Et là, surprise : des groupes de flamants roses réapparaissent, comme s’ils nous suivaient en douce depuis le lagon. Ils se tiennent dans des poches d’eau improbables, entourés de sable et de silence, dans un contraste presque irréel. Le rose de leurs plumes tranche avec l’ocre des dunes, le bleu du ciel, et le vert timide de quelques buissons résistants. On dirait une peinture vivante, une scène sortie d’un rêve de naturaliste sous LSD (version soft, bien sûr).
Rooibank, lui, se dévoile comme un mirage paisible : quelques maisons, des arbres qui tiennent bon, et une lumière rasante qui transforme chaque grain de sable en pépite. C’est un lieu de passage, de silence, de contemplation — parfait pour digérer les crevettes au curry et les émotions du lagon.
Walvis Bay, entre lagune et désert Une immersion inoubliable entre océan et dunes : Kayak parmi les otaries
Au départ de Swakopmund, nous reprenons la route qui longe l’Atlantique vers le sud. En une trentaine de minutes, nous atteignons Walvis Bay. La lumière matinale caresse la lagune, révélant des reflets turquoise sur les eaux peu profondes, en contraste avec les teintes ocre du désert qui s’étire à l’horizon.

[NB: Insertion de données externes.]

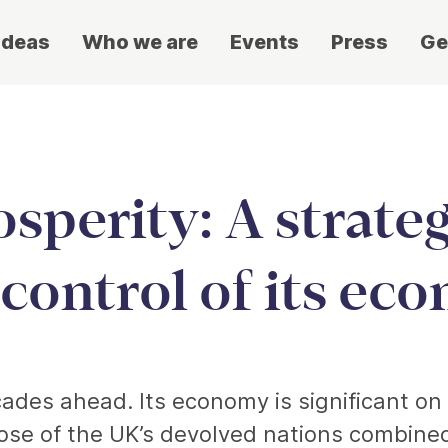
ideas
Who we are
Events
Press
Ge
sperity: A strateg
 control of its ec
ades ahead. Its economy is significant on an
e of the UK’s devolved nations combined;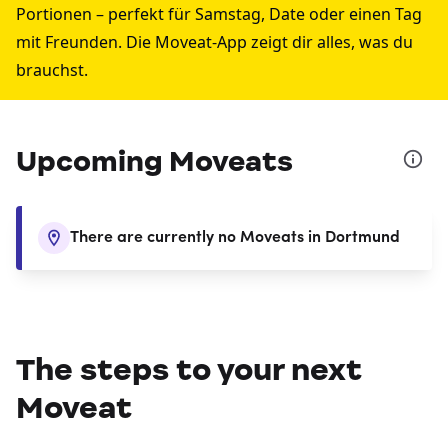
Portionen – perfekt für Samstag, Date oder einen Tag
mit Freunden. Die Moveat-App zeigt dir alles, was du
brauchst.
Upcoming Moveats
There are currently no Moveats in Dortmund
The steps to your next
Moveat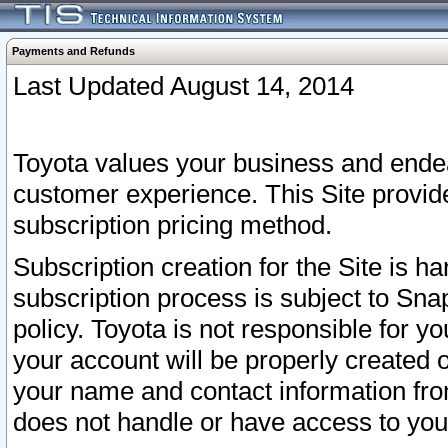
Payments and Refunds
Last Updated August 14, 2014
Toyota values your business and endea
customer experience. This Site provid
subscription pricing method.
Subscription creation for the Site is 
subscription process is subject to Sn
policy. Toyota is not responsible for 
your account will be properly created o
your name and contact information fr
does not handle or have access to your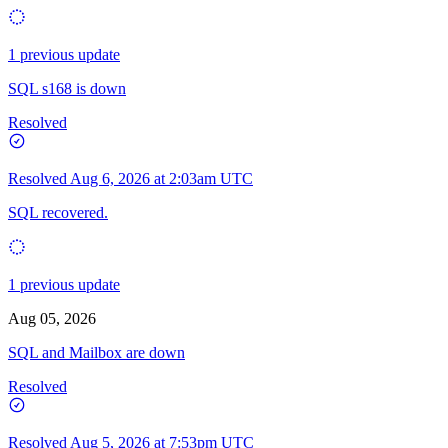
1 previous update
SQL s168 is down
Resolved
Resolved
Aug 6, 2026 at 2:03am UTC
SQL recovered.
1 previous update
Aug 05, 2026
SQL and Mailbox are down
Resolved
Resolved
Aug 5, 2026 at 7:53pm UTC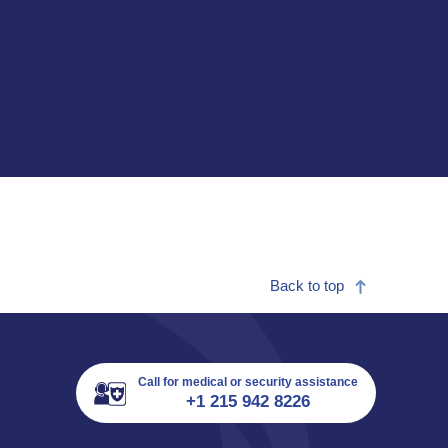
Back to top
Call for medical or security assistance
+1 215 942 8226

Ici, l’océan et le Namib se rencontrent dans une étreinte silencieuse, façonnant un écosystème d’une richesse rare.
Les flamants roses et nains forment des nuées mouvantes, presque chorégraphiées, tandis que les pélicans blancs glissent au ras de l’eau, ailes déployées. Les avocettes, les échasses et les sternes se déplacent avec une grâce presque irréelle sur les bancs de sable. Chaque pas sur la Lagoon Boardwalk révèle une nouvelle scène, un nouveau ballet, sans jamais troubler la faune.

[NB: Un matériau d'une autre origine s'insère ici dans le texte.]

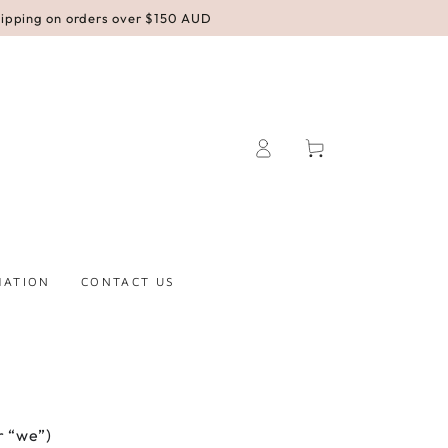
hipping on orders over $150 AUD
Log
Cart
in
MATION
CONTACT US
r “we”)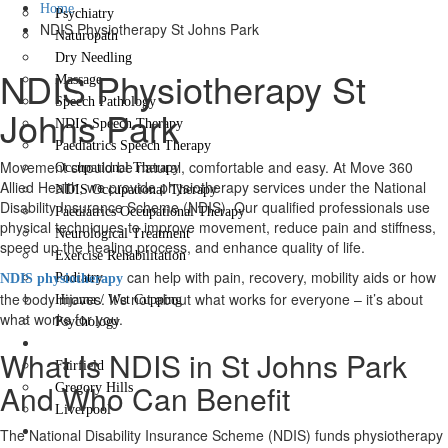
Home
Psychiatry
NDIS Physiotherapy St Johns Park
Naturopath
Dry Needling
NDIS Physiotherapy St
Massage
Speech Pathology
Johns Park
NDIS Speech Therapy
Paediatrics Speech Therapy
Movement should be natural, comfortable and easy. At Move 360
Occupational Therapy
Allied Health, we provide physiotherapy services under the National
NDIS Occupational Therapy
Disability Insurance Scheme (NDIS). Our qualified professionals use
Paediatrics Occupational Therapy
physical techniques to improve movement, reduce pain and stiffness,
Neurological Treatment
speed up the healing process, and enhance quality of life.
Exercise Rehabilitation
can help with pain, recovery, mobility aids or how
Podiatry
NDIS physiotherapy
the body moves. It’s not about what works for everyone – it’s about
Hijama / Wet Cupping
what works for you.
Psychology
Locations
What Is NDIS in St Johns Park
Fairfield
And Who Can Benefit
Gregory Hills
Liverpool
Contact Us
The National Disability Insurance Scheme (NDIS) funds physiotherapy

Le rendez-vous est fixé au Waterfront, sur le quai près du restaurant Anchors. Notre guide nous attend, sourire discret et 4×4 prêt à bondir. Nous embarquons avec deux couples francophones — un jeune duo de Liège, un couple de Nancy — direction Pelican Point, ce long cordon sableux qui ferme la lagune et s’avance vers l’océan comme une main protectrice.
En chemin, nous longeons les Salt Pans. Aujourd’hui, les ateliers de sel sont en pleine activité : les convoyeurs tournent, les coniques s’élèvent, et l’air est chargé d’un parfum minéral. Mais ce qui nous arrête, ce sont les oiseaux — encore eux — flamants, pélicans blancs, et tout ce petit monde qui semble ignorer la présence des machines.
Et puis, juste avant d’atteindre la presqu’île, une scène qui nous fait ralentir : trois petits chacals à chabraque, blottis dans des cuvettes de sable, à peine visibles. Leurs oreilles frémissent, leurs yeux nous observent sans crainte. Ils sont là, paisibles, presque complices, comme s’ils faisaient partie du décor. Leur pelage mêle roux et gris, leur dos marqué de cette fameuse “chabraque” sombre qui leur donne leur nom. Ils ne fuient pas. Ils attendent. Ils regardent. Et nous, on les regarde aussi, sans bruit, sans geste, juste avec le respect que mérite une rencontre imprévue.
Nous approchons des Salt Pans. Le vent se fait plus doux, l’air chargé d’embruns, les cris des mouettes se mêlent au grondement sourd des vagues. Aujourd’hui, nous pagayerons au milieu des phoques à fourrure du Cap. Mais déjà, la journée est pleine.
Après avoir longé les étendues salines, nous entamons une piste très sableuse qui oblige à enclencher les quatre roues motrices. Devant notre 4×4, des flamants roses s’envolent dans un ballet aérien saisissant. Leurs ailes noires et roses tranchent sur le ciel pâle, et leur vol synchronisé révèle une coordination sociale remarquable, typique des espèces grégaires comme le Phoenicopterus roseus.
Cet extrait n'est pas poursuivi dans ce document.